12/3/2021 Running Iphone App On Mac
A Bloomberg report late last year said that one of the highlights of iOS 12 and iOS 10.14 might be a new way for developers to design apps. Specifically, apps created for iPhone or iPad would work on Mac and vice versa. That only sounds exciting if you’re rocking both an iPhone/iPad and a Mac. Sadly, it looks like the cross-platform app support feature isn’t ready for a 2018 reveal, and it’ll be pushed back to 2019.
For a very small set of niche cases, Simulator is the best option for running an iOS app on a Mac. The problem is that it needs to be your app - in the sense that you developed it or at. Running a Mac from an iPad or iPhone with Remote Control for Mac By John Voorhees Evgeny Cherpak’s iOS app, Remote Control for Mac, has been updated with Siri shortcut support, which opens up some interesting ways to control a Mac with shortcuts. I have purchased apps on my iPhone but cannot find them under my Mac Air app store. I know some subscriptions are interchangeable straight to the macbook, but I am not seeing games like crossword. I also understand that they run on the iphone and ipad. That isn't what I'm looking for.
The news comes from Apple enthusiast John Gruber who learned from well-informed “birdies” that the Marzipan project is real, even though that might not be its actual name:
There is indeed an active cross-platform UI project at Apple for iOS and MacOS. It may have been codenamed “Marzipan” at one point, but if so only in its earliest days. My various little birdies only know of the project under a different name, which hasn’t leaked publicly yet. There are people at Apple who know about this project who first heard the name “Marzipan” when Gurman’s story was published.

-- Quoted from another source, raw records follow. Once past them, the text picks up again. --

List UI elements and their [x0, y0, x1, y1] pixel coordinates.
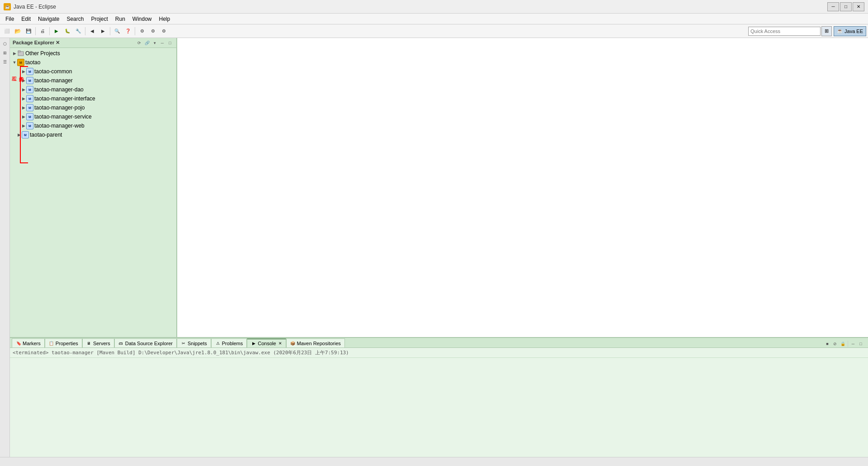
toolbar-nav-prev[interactable]: ◀ [87, 26, 97, 36]
tab-snippets[interactable]: ✂ Snippets [177, 338, 211, 347]
tab-problems[interactable]: ⚠ Problems [211, 338, 247, 347]
tree-item-taotao-manager[interactable]: ▶ M taotao-manager [10, 76, 176, 85]
minimize-button[interactable]: ─ [827, 2, 839, 11]
tree-item-other-projects[interactable]: ▶ Other Projects [10, 49, 176, 58]
tree-item-taotao-manager-dao[interactable]: ▶ M taotao-manager-dao [10, 85, 176, 94]
tab-servers-label: Servers [93, 341, 110, 346]
toolbar-debug[interactable]: 🐛 [62, 26, 72, 36]
menu-file[interactable]: File [2, 15, 18, 23]
other-projects-icon [17, 50, 24, 57]
toggle-taotao-manager-web[interactable]: ▶ [21, 123, 26, 128]
toolbar-help[interactable]: ❓ [123, 26, 133, 36]
menu-navigate[interactable]: Navigate [34, 15, 63, 23]
bottom-panel-clear[interactable]: ⊘ [831, 340, 839, 347]
bottom-panel-stop[interactable]: ■ [824, 340, 831, 347]
close-button[interactable]: ✕ [853, 2, 864, 11]
toolbar-run[interactable]: ▶ [52, 26, 61, 36]
console-status-line: <terminated> taotao-manager [Maven Build… [10, 348, 868, 358]
eclipse-icon: ☕ [4, 3, 11, 10]
toolbar: ⬜ 📂 💾 🖨 ▶ 🐛 🔧 ◀ ▶ 🔍 ❓ ⚙ ⚙ ⚙ ⊞ ☕ Java EE [0, 24, 868, 38]
tree-item-taotao-parent[interactable]: ▶ M taotao-parent [10, 130, 176, 139]
tab-console[interactable]: ▶ Console ✕ [247, 338, 286, 347]
toggle-taotao[interactable]: ▼ [12, 60, 17, 65]
taotao-common-icon: M [26, 68, 33, 75]
main-layout: ⬡ ⊞ ☰ Package Explorer ✕ ⟳ 🔗 ▾ ─ □ 许多的 工… [0, 38, 868, 466]
toolbar-search[interactable]: 🔍 [112, 26, 122, 36]
toolbar-save[interactable]: 💾 [24, 26, 33, 36]
bottom-panel-max[interactable]: □ [857, 340, 864, 347]
toolbar-extra-3[interactable]: ⚙ [159, 26, 169, 36]
tab-servers[interactable]: 🖥 Servers [82, 338, 114, 347]
tree-item-taotao[interactable]: ▼ M taotao [10, 58, 176, 67]
panel-min-btn[interactable]: ─ [159, 39, 166, 47]
tab-problems-label: Problems [222, 341, 243, 346]
perspective-javaee[interactable]: ☕ Java EE [834, 26, 866, 36]
menu-search[interactable]: Search [63, 15, 87, 23]
tab-maven-repos[interactable]: 📦 Maven Repositories [286, 338, 345, 347]
panel-max-btn[interactable]: □ [166, 39, 174, 47]
toggle-taotao-manager-pojo[interactable]: ▶ [21, 105, 26, 110]
panel-menu-btn[interactable]: ▾ [151, 39, 158, 47]
servers-icon: 🖥 [86, 341, 92, 346]
toggle-taotao-manager[interactable]: ▶ [21, 78, 26, 83]
menu-run[interactable]: Run [112, 15, 129, 23]
perspective-open[interactable]: ⊞ [821, 26, 832, 36]
console-close-icon[interactable]: ✕ [278, 341, 282, 346]
side-icon-1[interactable]: ⬡ [1, 40, 9, 48]
tab-console-label: Console [258, 341, 276, 346]
toolbar-sep-5 [135, 27, 135, 35]
menu-window[interactable]: Window [129, 15, 156, 23]
problems-icon: ⚠ [215, 341, 221, 346]
window-controls: ─ □ ✕ [827, 2, 864, 11]
toolbar-sep-4 [110, 27, 110, 35]
tree-item-taotao-manager-interface[interactable]: ▶ M taotao-manager-interface [10, 94, 176, 103]
tree-item-taotao-manager-web[interactable]: ▶ M taotao-manager-web [10, 121, 176, 130]
menu-help[interactable]: Help [156, 15, 174, 23]
panel-sync-btn[interactable]: ⟳ [136, 39, 143, 47]
tree-item-taotao-manager-service[interactable]: ▶ M taotao-manager-service [10, 112, 176, 121]
toolbar-new[interactable]: ⬜ [2, 26, 12, 36]
title-bar-left: ☕ Java EE - Eclipse [4, 3, 56, 10]
menu-edit[interactable]: Edit [18, 15, 34, 23]
quick-access-input[interactable] [748, 27, 821, 36]
tree-item-taotao-manager-pojo[interactable]: ▶ M taotao-manager-pojo [10, 103, 176, 112]
toolbar-print[interactable]: 🖨 [38, 26, 47, 36]
taotao-manager-service-icon: M [26, 113, 33, 120]
toggle-taotao-manager-interface[interactable]: ▶ [21, 96, 26, 101]
bottom-panel-min[interactable]: ─ [849, 340, 857, 347]
toggle-taotao-parent[interactable]: ▶ [16, 132, 22, 138]
taotao-manager-web-label: taotao-manager-web [34, 123, 85, 129]
bottom-panel-sep [848, 341, 848, 347]
snippets-icon: ✂ [181, 341, 186, 346]
tab-maven-repos-label: Maven Repositories [297, 341, 341, 346]
toolbar-extra-1[interactable]: ⚙ [137, 26, 147, 36]
panel-link-btn[interactable]: 🔗 [143, 39, 151, 47]
tab-snippets-label: Snippets [188, 341, 207, 346]
taotao-manager-interface-label: taotao-manager-interface [34, 95, 95, 102]
toolbar-sep-3 [85, 27, 85, 35]
toolbar-perspective-area: ⊞ ☕ Java EE [821, 26, 866, 36]
taotao-manager-interface-icon: M [26, 95, 33, 102]
tab-markers[interactable]: 🔖 Markers [12, 338, 45, 347]
properties-icon: 📋 [49, 341, 54, 346]
toolbar-nav-next[interactable]: ▶ [98, 26, 108, 36]
maximize-button[interactable]: □ [840, 2, 852, 11]
toolbar-open[interactable]: 📂 [13, 26, 23, 36]
toolbar-sep-2 [49, 27, 50, 35]
tab-data-source[interactable]: 🗃 Data Source Explorer [114, 338, 177, 347]
toggle-other-projects[interactable]: ▶ [12, 51, 17, 56]
taotao-manager-pojo-label: taotao-manager-pojo [34, 105, 85, 111]
bottom-panel-scroll-lock[interactable]: 🔒 [839, 340, 846, 347]
tab-properties[interactable]: 📋 Properties [45, 338, 82, 347]
toggle-taotao-manager-service[interactable]: ▶ [21, 114, 26, 119]
tree-item-taotao-common[interactable]: ▶ M taotao-common [10, 67, 176, 76]
menu-project[interactable]: Project [87, 15, 111, 23]
side-icon-2[interactable]: ⊞ [1, 49, 9, 57]
toolbar-extra-2[interactable]: ⚙ [148, 26, 158, 36]
toggle-taotao-common[interactable]: ▶ [21, 69, 26, 74]
toolbar-ext-tools[interactable]: 🔧 [73, 26, 83, 36]
tab-properties-label: Properties [56, 341, 78, 346]
side-icon-3[interactable]: ☰ [1, 58, 9, 66]
other-projects-label: Other Projects [25, 50, 60, 57]
toggle-taotao-manager-dao[interactable]: ▶ [21, 87, 26, 92]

Gruber also has a few details on how this cross-platform app support would work, although he still doesn’t have a clear picture of it:
Running Iphone App On Mac Ios
I don’t have extensive details, but basically it sounds like a declarative control API. The general idea is that rather than writing classic procedural code to, say, make a button, then configure the button, then position the button inside a view, you instead declare the button and its attributes using some other form. HTML is probably the most easily understood example. In HTML you don’t procedurally create elements like paragraphs, images, and tables — you declare them with tags and attributes in markup. There’s an industry-wide trend toward declaration, perhaps best exemplified by React, that could be influencing Apple in this direction.
Running Ipad App On Mac
The blogger does say that he’s “nearly certain” Marzipan won’t make it into this year’s WWDC announcement and will be postponed for macOS 10.15 and iOS 13 in 2019.